At least the addons part has been mostly resolved - although not all addons are supported, Firefox mobile now has significantly more official addons than before:

blog.mozilla.org/…/1000-firefox-for-android-exten…

possiblylinux127 , 1 month ago

DRM isn’t for people who care about privacy, freedom or security

wreckedcarzz , 1 month ago

Yeah yeah but I want to play games newer than the turn of the century, watch Netflix and prime videos now and then, and I can’t be asked to amass thousands of songs, so here we are.

dan , 1 month ago

Raw HTTP using openssl s_client -connect hostname:443

communism , 1 month ago

Tor Browser serves a different purpose/use-case to the first two. The first two are intended for everyday browsing while I’ve never heard of anyone using Tor Browser as their daily browser—and if you log into websites then using Tor Browser as your daily driver would defeat the anonymity purposes if you’re logging in anyway.

I use librewolf for everyday browsing and Tor Browser for things requiring a higher threat model.

JackbyDev , 1 month ago

It actually feels selfish to use Tor as a daily driver.

uint , 1 month ago

I assume that by “selfish” you mean taking up bandwidth from the Tor network, which is a valid concern. But using it as a daily driver for low-bandwidth tasks like reading text (and maybe a few compressed pictures here and there) is actually be beneficial to the Tor network, as it increases the size of the crowd, thereby making everyone more anonymous.

JackbyDev , 1 month ago

Eh, that’s fair. As long as it is low bandwidth like you said. Maybe I’ll do it some.

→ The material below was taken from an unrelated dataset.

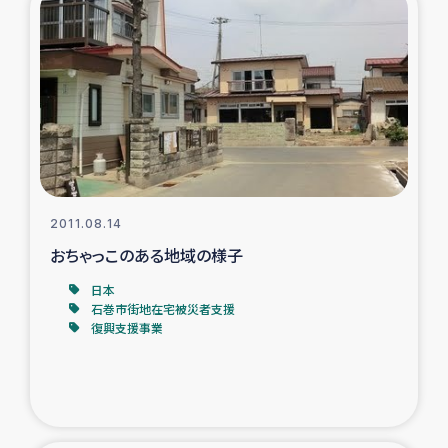
2011.08.14
おちゃっこのある地域の様子
日本
石巻市街地在宅被災者支援
復興支援事業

rambling_lunatic , 1 month ago

Librewolf for normal stuff, Tor for stuff I don’t even want linked to my IP.

A_Random_Idiot , 1 month ago

Jokes on you, cause a lot of alphabet organizations set up entry and exit nodes on Tor so you’re being tracked regardless.

rambling_lunatic , 1 month ago

Most of my Tor activity is on onionsites, so that’s okay.

Also, even given spooky nodes, the chances of getting a spooky entry and exit node are slim. Still, given the possibility, it is advisable to do spicy clearnet activities away from home with a MAC randomizer as insurance in case you win the world’s worst roulette game.

linearchaos , 1 month ago

I think the big problem I have with tor is that there’s no way to know how compromised the network is. From a three letter agency budget, setting up 30,000 nodes wouldn’t be a big deal, you just have them doing other things.

Of course, I’m not really doing anything that would draw the ire of a three-letter agency, so even tor is overkill.

I was also never really big on people running bad s*** through my node. I’ve always felt better using a paid proxy then at least claims not to log, Even if there’s a half decent chance that people are watching their ingress and egress at the ISP level.